The performance increases have slowed down, this is true, but single-thread performance still matters and will continue to matter. If it DIDN'T matter, you'd see ICs with 16 in-order cores taking the world by storm. I don't see that, do you?
This ridiculous faith you have in the notion that every problem can be parallelized is just, well, absurd. It plainly isn't true. It's also more complicated than that, because even if
most of your problem is parallelizable, there is still a hard limit to how much performance you can gain by throwing parallel execution at it. Guess what the limit is? Oh, right, the amount of time your program takes in the parts that aren't parallelizable. You are only asymptotically approaching it by adding more and more parallel execution! In other words, even in a world with "free" parallelization hardware(instantaneously fast Tesla's for everyone!), singlethreaded performance will always matter. In fact, such a world would make single-threaded performance the DETERMINING factor!

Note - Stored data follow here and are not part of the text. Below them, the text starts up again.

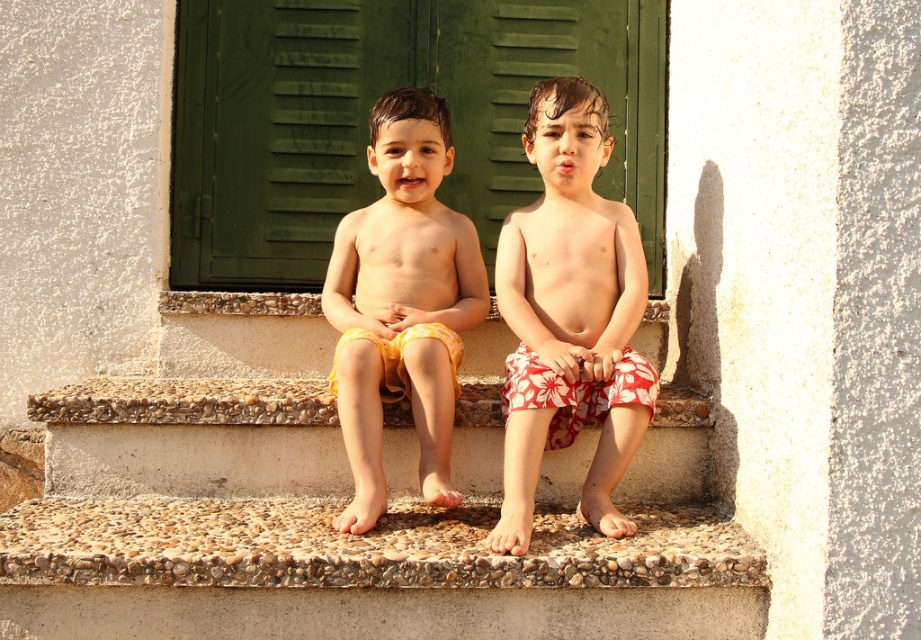 Question: Among these points, which one is nearest to the camera?

Choices:
 (A) (374, 376)
 (B) (577, 600)

Answer: (B)

Question: Can you confirm if smooth stone stairs at center is positioned below red floral shorts at center?

Choices:
 (A) no
 (B) yes

Answer: (B)

Question: Where is green matte shutter at center located in relation to yellow cotton shorts at center in the image?

Choices:
 (A) left
 (B) right

Answer: (A)

Question: Which point is farther to the camera?

Choices:
 (A) (492, 211)
 (B) (442, 513)
 (C) (352, 294)

Answer: (A)

Question: Is smooth stone stairs at center in front of yellow cotton shorts at center?

Choices:
 (A) no
 (B) yes

Answer: (B)

Question: Which point is farther from the camera taking this photo?

Choices:
 (A) (566, 76)
 (B) (377, 282)
 (C) (236, 609)
 (D) (354, 186)

Answer: (D)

It will still matter! It will always matter!
What I am referring to is known as Amdahl's law. Ubergerbil wrote a
great post about this some years back.
viewtopic.php?f=2&t=44090&hilit=amdahlSA wrote: Any business that cannot parallelize its critical software applications will be killed by those that can, in which case, the strength of a single processing unit does not matter so long as you have a sufficiently large number of them.

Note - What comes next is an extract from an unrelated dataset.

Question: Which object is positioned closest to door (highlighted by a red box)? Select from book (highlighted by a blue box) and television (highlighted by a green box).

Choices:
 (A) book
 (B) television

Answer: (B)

That maybe true if performance is extremely important to your product and you're leaving possible concurrency on the table that your competitors are picking up, but it's not true if you product is designed to deal with problems that inherently cannot be parallelized well.
And, again, if the strength of a single "processing unit" didn't matter, why don't we see ICs with umpteen in-order cores dominating the market?
SA wrote:I think you are ignoring the point being that if I can make a decent argument for them being unnecessary, then their actual performance is not really something that should be a concern for people.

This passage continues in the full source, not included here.